L’esperienza emotiva
Il controllo delle emozioni
Non sempre diamo libero sfogo alle nostre emozioni, spesso ci troviamo nella condizione di voler o dover esercitare un controllo su di esse.
1) Spesso le emozioni vengono controllate per ragioni sociali (ad es. lo sfogo della collera può esporre alla ritorsione degli altri). La maggior parte delle volte controlliamo le emozioni in base alla loro natura: si tende a evitare emozioni spiacevoli e a ricercarne di piacevoli (motivazione edonica). 2) Per controllare le emozioni spesso prendiamo decisioni (es. decidiamo di immergerci nel lavoro per scacciare un dispiacere). 3) Altre volte ricorriamo al pensiero (riflettiamo su noi stessi e sulla situazione per vedere le cose in un modo da farci provare emozioni positive). 4) C’è anche un controllo basato sul conforto sociale, in cui sono gli altri ad aiutarci a controllare le nostre emozioni.

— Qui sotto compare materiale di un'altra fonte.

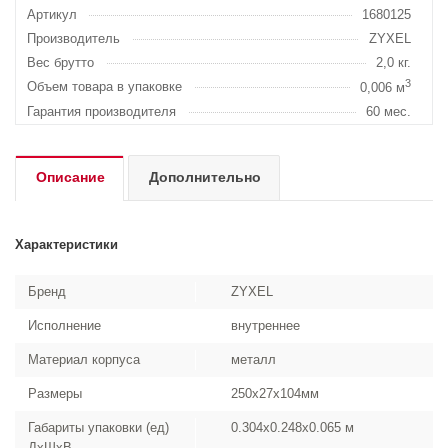
Артикул
1680125
Производитель
ZYXEL
Вес брутто
2,0 кг.
3
Объем товара в упаковке
0,006 м
Гарантия производителя
60 мес.
Описание
Дополнительно
Характеристики
Бренд
ZYXEL
Исполнение
внутреннее
Материал корпуса
металл
Размеры
250x27x104мм
Габариты упаковки (ед)
0.304x0.248x0.065 м
ДхШхВ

La comunicazione delle emozioni
Le emozioni vengono comunicate in parte intenzionalmente (per scopi precisi), altre volte in modo involontario, attraverso reazioni espressive spontanee. Quali effetti produce la comunicazione delle emozioni? 1) Relativamente frequente è il contagio emotivo: l’emozione manifestata dall’emittente suscita un’emozione simile nel ricevente (al sorriso rispondiamo con il sorriso e proviamo una gioia simile a quella che deve aver provato la persona che sorrideva). Si tratta di un’imitazione automatica e involontaria, probabilmente innata (favorisce la reciproca accettazione degli individui e l’armonia sociale). 2) A volte si attivano emozioni complementari: l’emittente manifesta un’emozione e il ricevente ne prova un’altra che facilita l’instaurarsi di un rapporto sociale di protezione, di aiuto, ecc. (l’ostentazione di emozioni infantili di gioia e sorpresa è un espediente spesso utilizzato, specie dalle donne, per suscitare negli altri sentimenti complementari di simpatia, affetto e protezione). 3) Comunicare le emozioni serve anche alla presentazione di sé e a esercitare un controllo sulle relazioni (vedi intelligenza emotiva).
L’intelligenza emotiva
Verso la metà degli anni Novanta del Novecento, alcuni autori statunitensi, come Peter Salovey e Daniel Goleman, hanno diffuso la nozione di “intelligenza emotiva” e sottolineato l’importanza di un’educazione emotiva per valorizzare le proprie caratteristiche, avere successo nella vita sociale e professionale e prevenire la depressione. Dal punto di vista del rapporto con le proprie emozioni, secondo questi studiosi si possono distinguere 3 tipologie di individui: 1) i sopraffatti: tipi volubili, che, non totalmente consapevoli dei propri sentimenti, vi si “perdono”, incapaci di mettere in atto un atteggiamento distaccato. Non avendo controllo sulla propria vita emotiva e non riuscendo a sfuggire agli stati d’animo negativi, sono spesso sopraffatti dalle emozioni, che li “immobilizzano” nelle scelte concrete; 2) i rassegnati: pur essendo consapevoli dei propri stati d’animo (positivi e negativi), sono poco motivati a mettersi in gioco e a cercare di modificare il proprio comportamento. Essi tendono pertanto ad assumere un atteggiamento del tipo laisser faire, passivo e fatalista; 3) gli autoconsapevoli: hanno le idee chiare sulle proprie emozioni e questo rafforza gli aspetti caratteristici della loro personalità. Sono autonomi, sicuri delle proprie capacità come dei propri limiti, ottimisti. Godono di una buona salute psicologica e sanno gestire gli stati d’animo grazie all’attenzione che prestano alla loro vita interiore. Secondo Salovey, la persona “emotivamente competente” si distingue perché possiede 5 ben precise caratteristiche:
- in primo luogo l’autoconsapevolezza, poiché il prerequisito fondamentale per gestire la sfera emotiva è quello di conoscerla;
- in secondo luogo la capacità di controllo sulle proprie emozioni;
- poi l’empatia, cioè la capacità di riconoscere le emozioni altrui;
- la motivazione e la stima in se stessi;
- infine la capacità di gestire le relazioni sociali.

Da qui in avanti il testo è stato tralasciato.